# XD(m) Question



## ericridebike (Mar 22, 2009)

So I really like the XD(m) and I know I want one. My issue is that I really want one in .45acp. Do you guys feel like they'll release one in .45 too? I've e-mailed their customer service to ask the question & was told: " Thank you for your email. Release dates for XD(M) pistols in other calibers and configurations have not yet been determined. Please feel free to check back periodically for news and developments.
Thank you for your interest in Springfield Armory!".

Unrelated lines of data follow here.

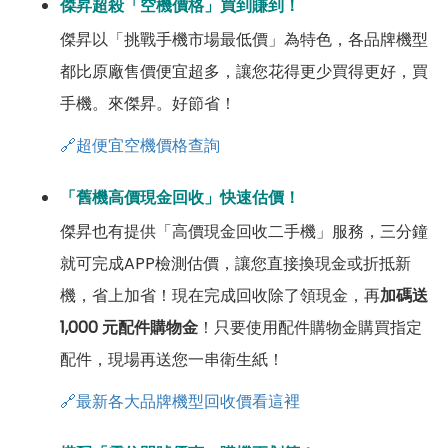
傑昇超殺「空機價格」買到賺到！
傑昇以「挑戰手機市場最低價」為特色，各品牌機型
都比原廠售價便宜超多，讓您花得更少買得更好，買
手機。來傑昇。好節省！
🔗超便宜空機價格查詢
「舊機高價現金回收」快速估價！
傑昇也有提供「高價現金回收二手機」服務，三分鐘
就可完成APP檢測估價，讓您直接換現金或折抵新
機，省上加省！現在完成回收除了領現金，再
加碼送
1,000 元配件購物金
！只要使用配件購物金購買指定
配件，現場再送您一串衛生紙！
🔗最新各大品牌機型回收價看這裡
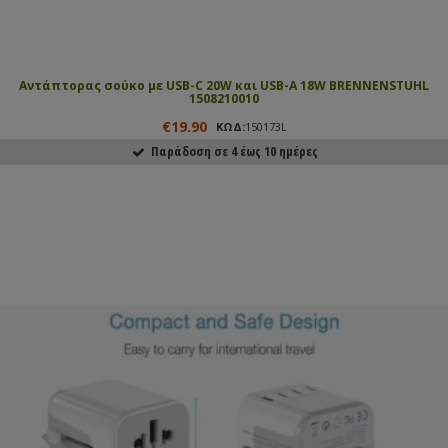
Αντάπτορας σούκο με USB-C 20W και USB-A 18W BRENNENSTUHL
1508210010
€19.90
ΚΩΔ:
150173L
Παράδοση σε 4 έως 10 ημέρες
ΑΓΟΡΑΣΕ ΤΟ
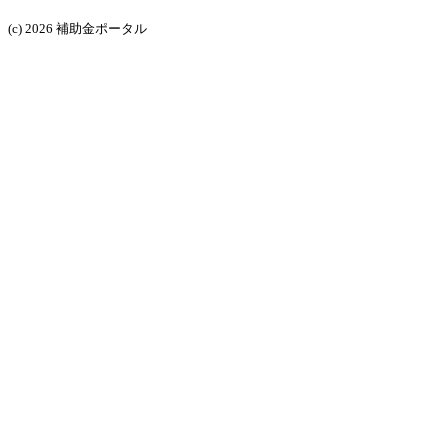
(c) 2026 補助金ポータル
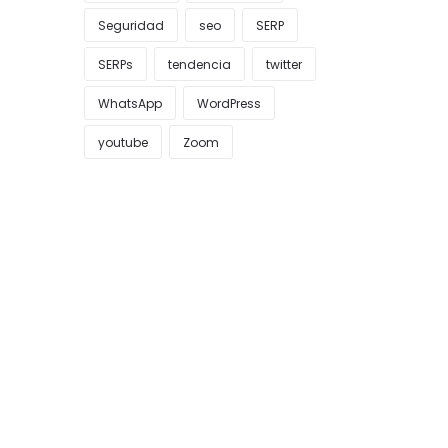
Seguridad
seo
SERP
SERPs
tendencia
twitter
WhatsApp
WordPress
youtube
Zoom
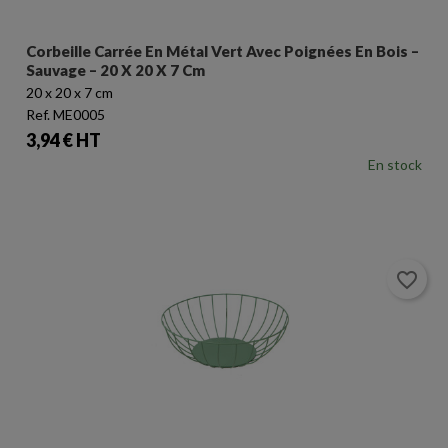
Corbeille Carrée En Métal Vert Avec Poignées En Bois –
Sauvage – 20 X 20 X 7 Cm
20 x 20 x 7 cm
Ref. ME0005
Prix
3,94 € HT
En stock
favorite_border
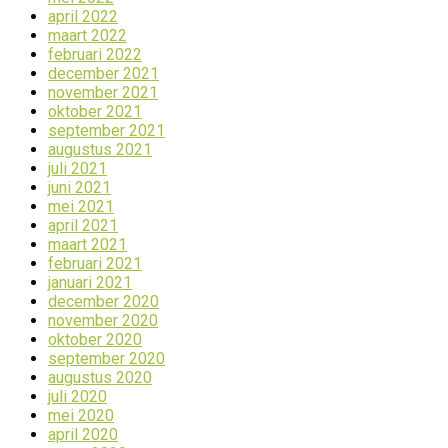
april 2022
maart 2022
februari 2022
december 2021
november 2021
oktober 2021
september 2021
augustus 2021
juli 2021
juni 2021
mei 2021
april 2021
maart 2021
februari 2021
januari 2021
december 2020
november 2020
oktober 2020
september 2020
augustus 2020
juli 2020
mei 2020
april 2020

I'm willing to wait if I know I can get it in .45 later, otherwise, I guess I'll get the .40.

Thanks,
Eric


----------



## literaltrance (Dec 24, 2008)

ericridebike said:


> So I really like the XD(m) and I know I want one. My issue is that I really want one in .45acp. Do you guys feel like they'll release one in .45 too? I've e-mailed their customer service to ask the question & was told: " Thank you for your email. Release dates for XD(M) pistols in other calibers and configurations have not yet been determined. Please feel free to check back periodically for news and developments.
> Thank you for your interest in Springfield Armory!".
> 
> I'm willing to wait if I know I can get it in .45 later, otherwise, I guess I'll get the .40.
> ...


Yea, to be totally honest I'd love to see a XDM compact in 45ACP, so I hear ya. However, I'm not aware of SA making any kind of move to make any XDM in 45ACP....all supposition at this point.


----------